In Zukunft, nicht zuletzt in Hinblick auf die Fertigstellung des "Klinikum 2000" und der wachsenden Bedeutung der Medizinethik (Bioethik) in der Gesellschaft, muss eine Beratungsstelle für ethische Fragen in der Medizin auch an der Medizinischen Fakultät der FSU vorhanden sein. Die Geschäftsstelle bietet sich als ein solcher Anlaufpunkt an.
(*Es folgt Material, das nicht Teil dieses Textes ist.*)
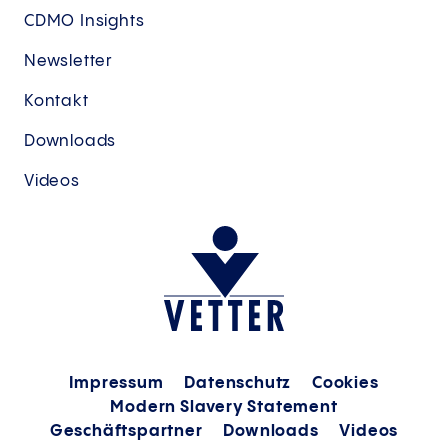
CDMO Insights
Newsletter
Kontakt
Downloads
Videos
Impressum
Datenschutz
Cookies
Modern Slavery Statement
Geschäftspartner
Downloads
Videos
Von hier können spezifische Fragen weitergeleitet und allgemeine Fragen direkt beantwortet werden. Um dieser Aufgabe gerecht werden zu können, hat Frau Dr. Skorsetz mit der eigenen Weiterbildung auf dem Gebiet der Bioethik begonnen und erste Kurse erfolgreich absolviert. Sowohl Ärzte, Schwestern und Pfleger als auch Patienten und deren Angehörige können sich mit Fragen und Problemen, die ethische Aspekte betreffen (bspw. Patientenverfügungen, Vorsorgevollmachten etc.) hierhin wenden. Mehr Informationen zur Ethik-Kommission, besonders zum Stellen von Anträgen und zur Gebührenordnung sind auf der Homepage im Intranet (www.med.uni-jena.de/ethik) zu finden.